## ACTIVITY
What is needed is every line of the data that includes the word "információk". Please copy each one.

Start of Block

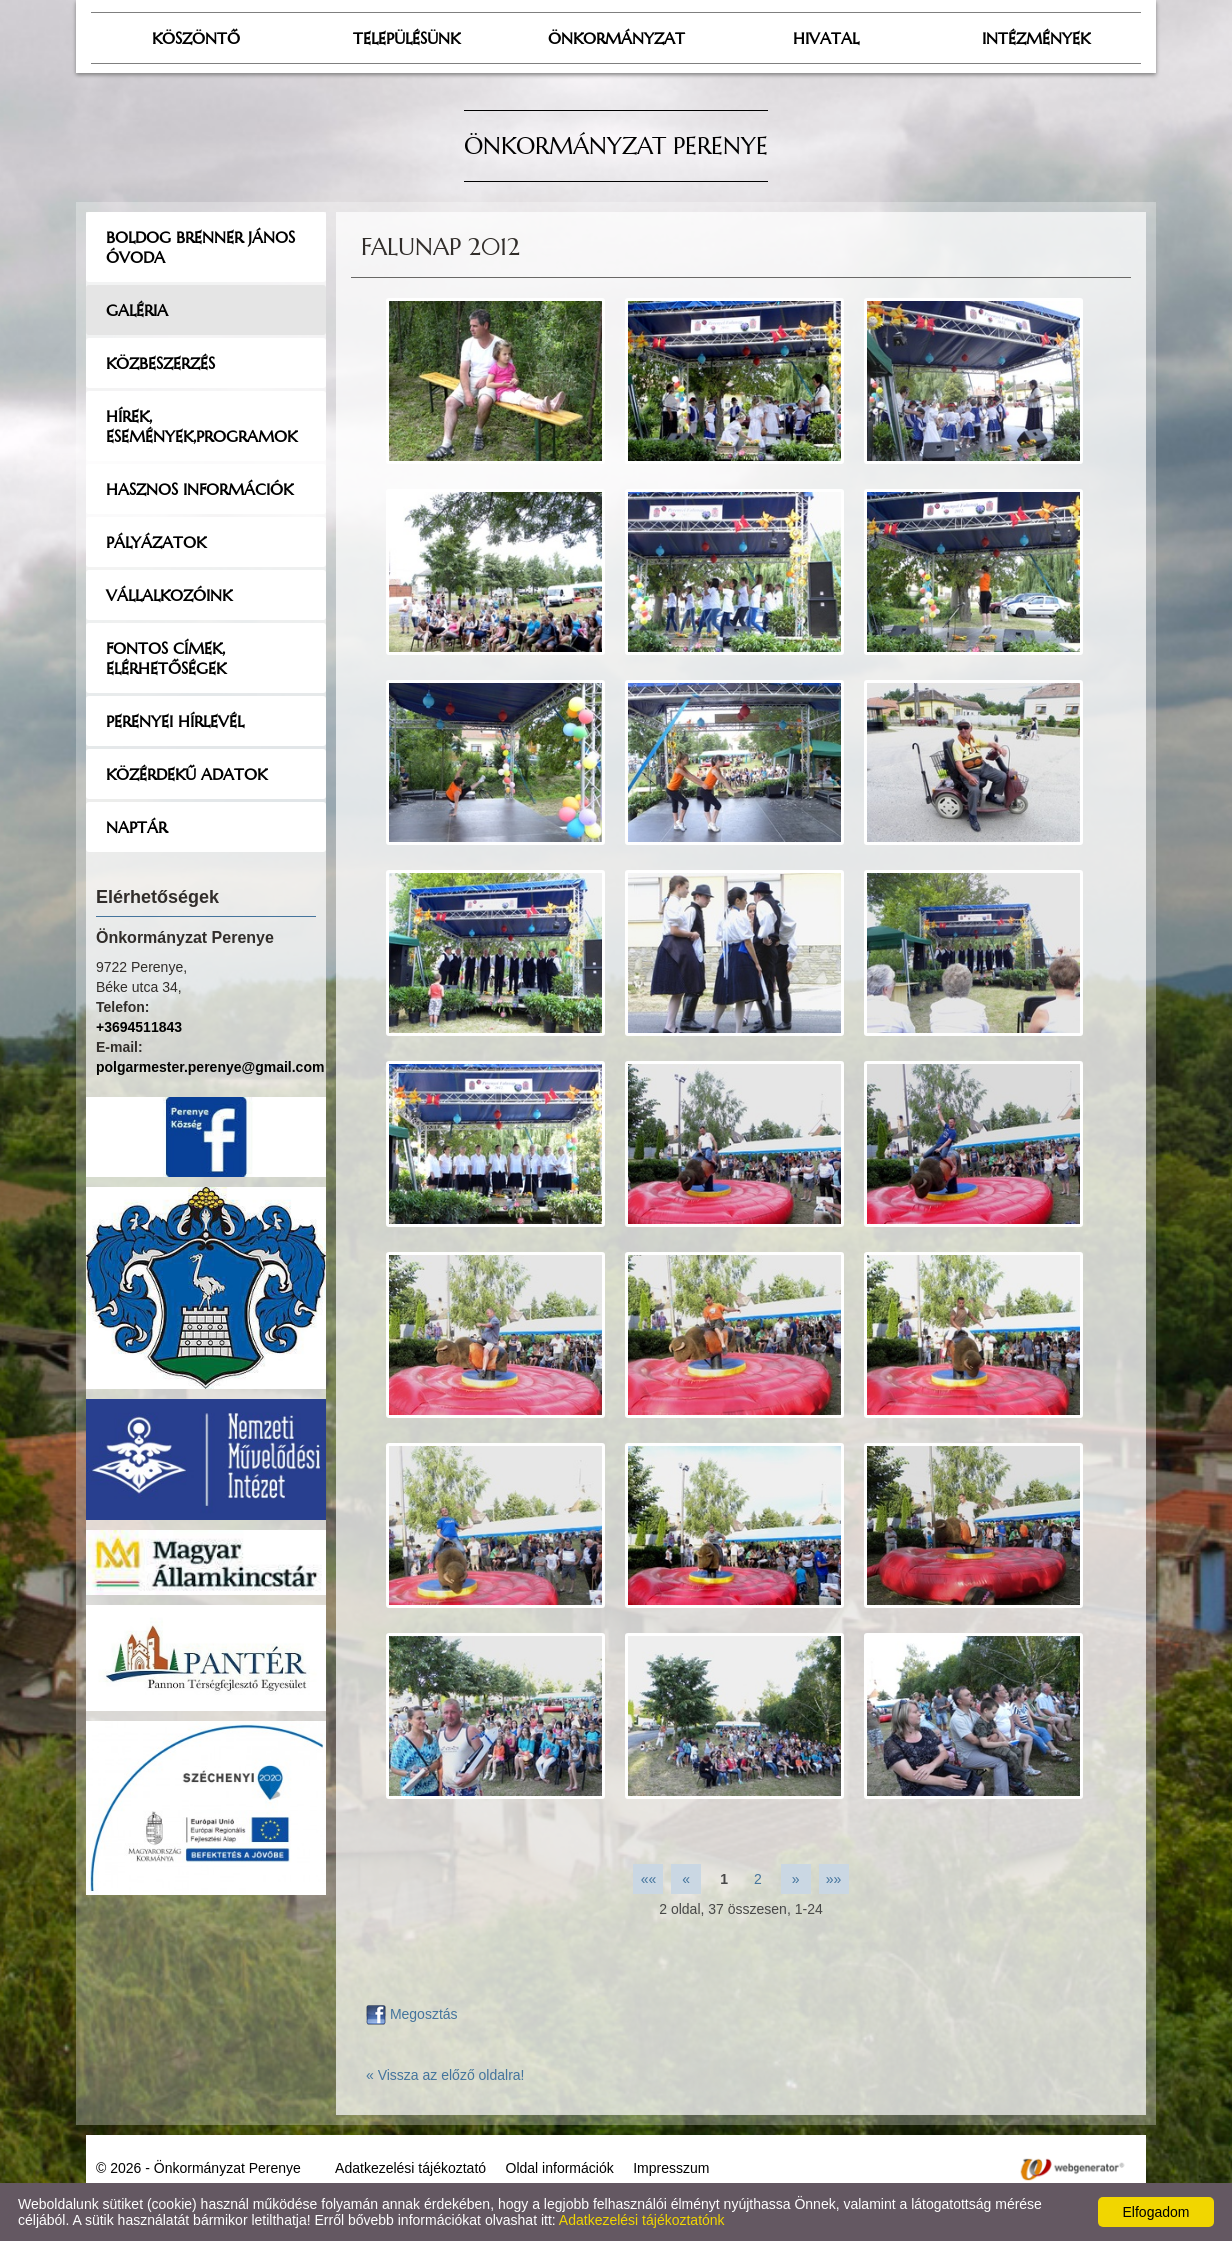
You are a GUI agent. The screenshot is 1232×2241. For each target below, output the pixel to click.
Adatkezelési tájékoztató (410, 2168)
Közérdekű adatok (186, 774)
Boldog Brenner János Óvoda (200, 247)
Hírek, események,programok (201, 426)
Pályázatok (156, 542)
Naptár (136, 827)
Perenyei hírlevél (175, 721)
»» (834, 1879)
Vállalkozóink (169, 595)
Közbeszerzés (160, 363)
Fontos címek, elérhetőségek (166, 658)
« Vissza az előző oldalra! (445, 2075)
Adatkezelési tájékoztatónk (642, 2220)
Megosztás (412, 2014)
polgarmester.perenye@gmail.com (210, 1067)
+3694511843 (139, 1027)
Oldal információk (560, 2168)
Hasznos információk (199, 489)
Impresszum (671, 2168)
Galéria (137, 310)
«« (649, 1879)
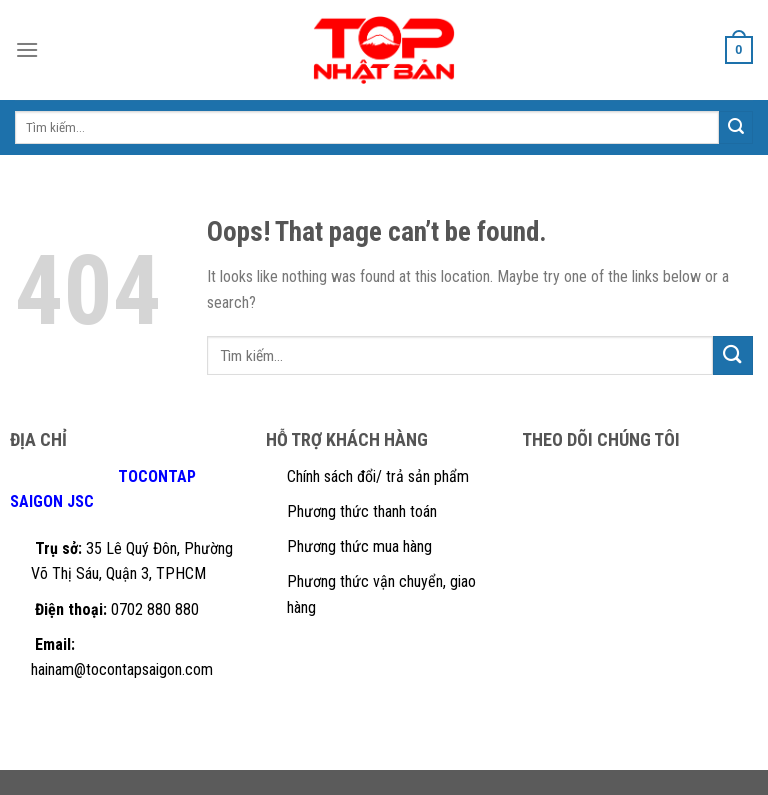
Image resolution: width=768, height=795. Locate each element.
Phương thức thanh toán (362, 511)
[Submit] (733, 355)
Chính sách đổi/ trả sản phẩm (378, 476)
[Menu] (27, 49)
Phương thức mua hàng (359, 546)
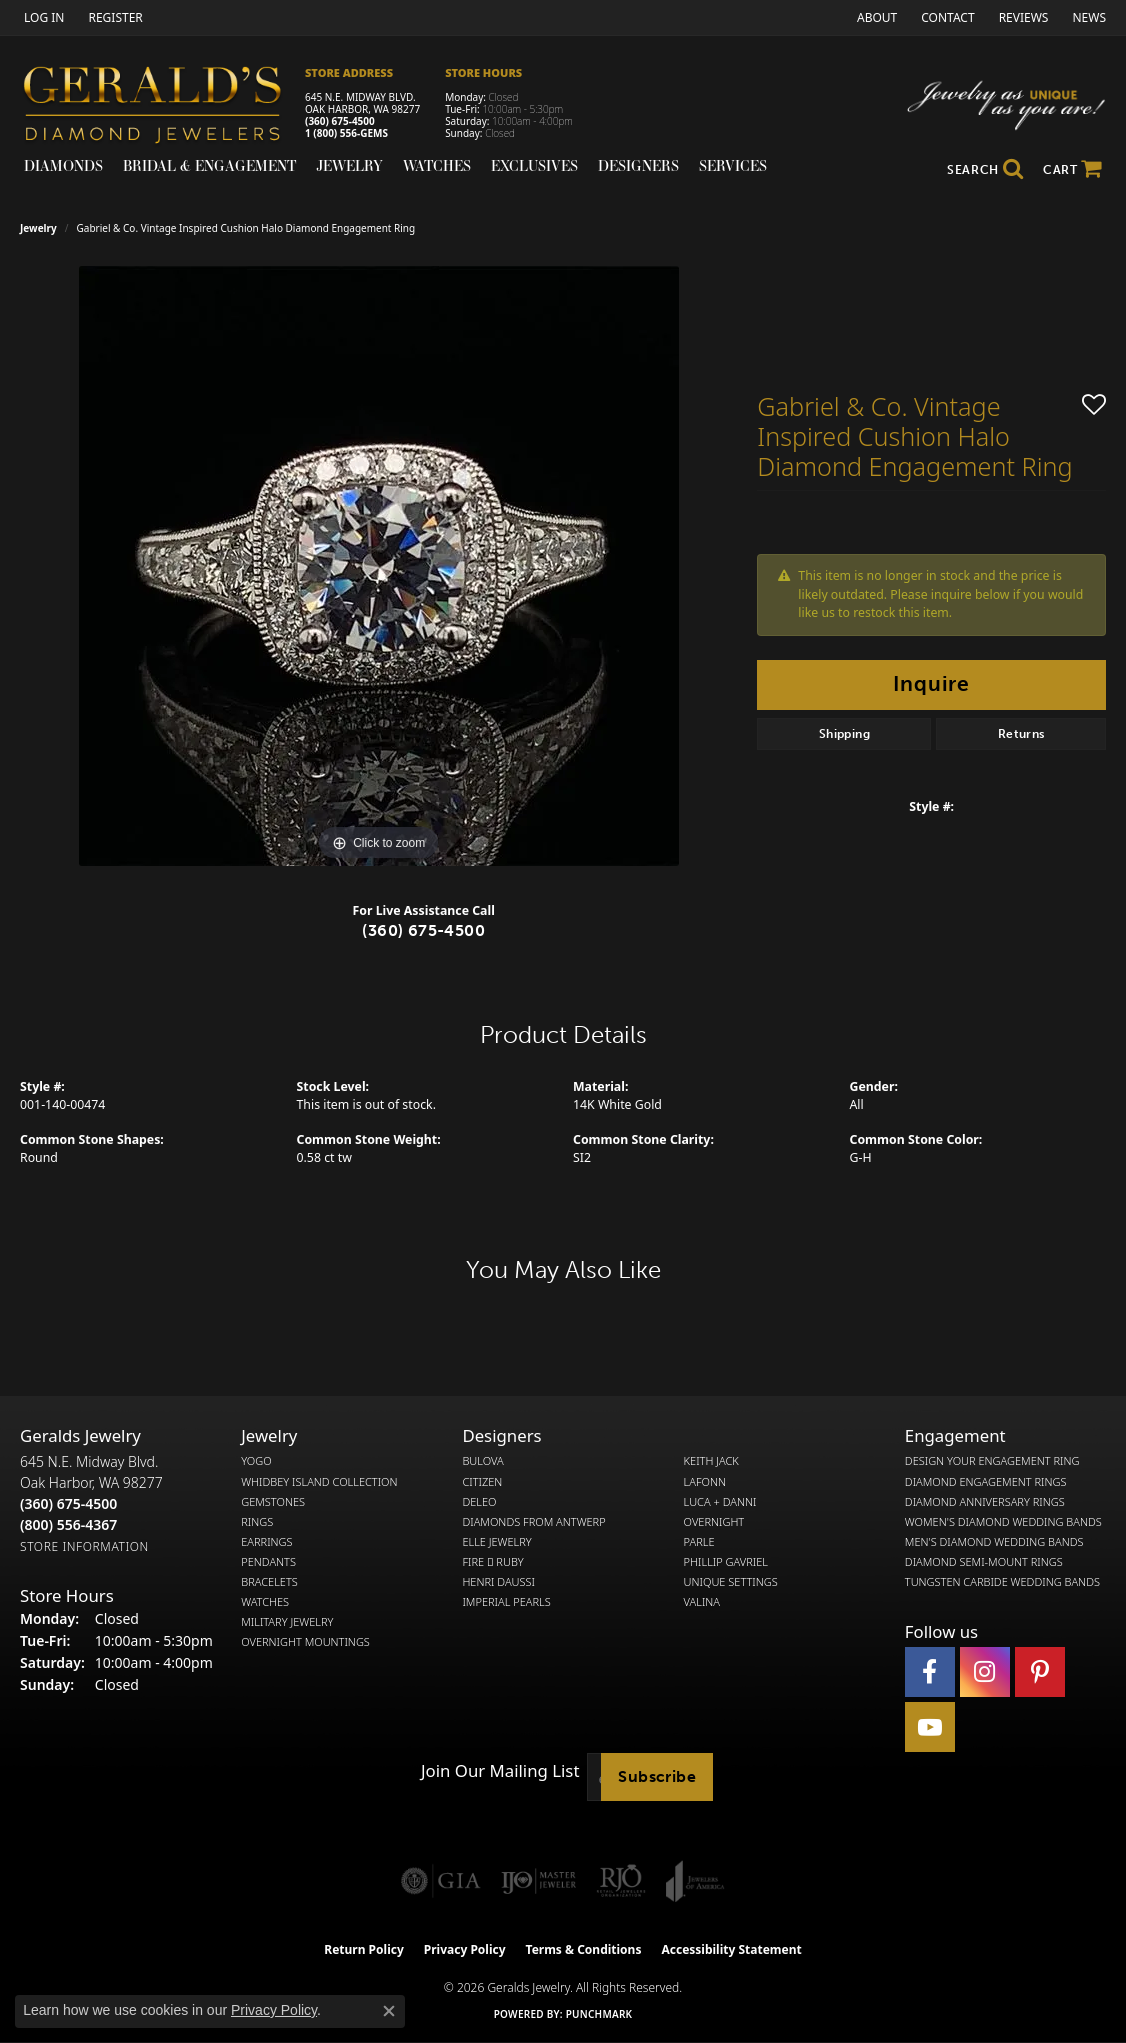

End of Block

## WRITTEN REPLY
Oldal információk (560, 2168)
Hasznos információk (199, 489)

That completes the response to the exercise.